TASK STATEMENT: Would you return the data exactly as given, except for its pictures?

SUPPLIED DATA:
============
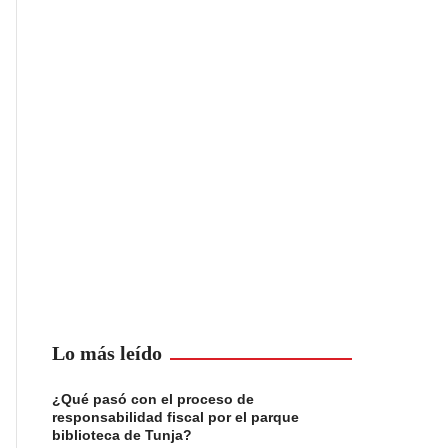
Lo más leído
¿Qué pasó con el proceso de
responsabilidad fiscal por el parque
biblioteca de Tunja?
============
OUTPUT:
Lo más leído
¿Qué pasó con el proceso de
responsabilidad fiscal por el parque
biblioteca de Tunja?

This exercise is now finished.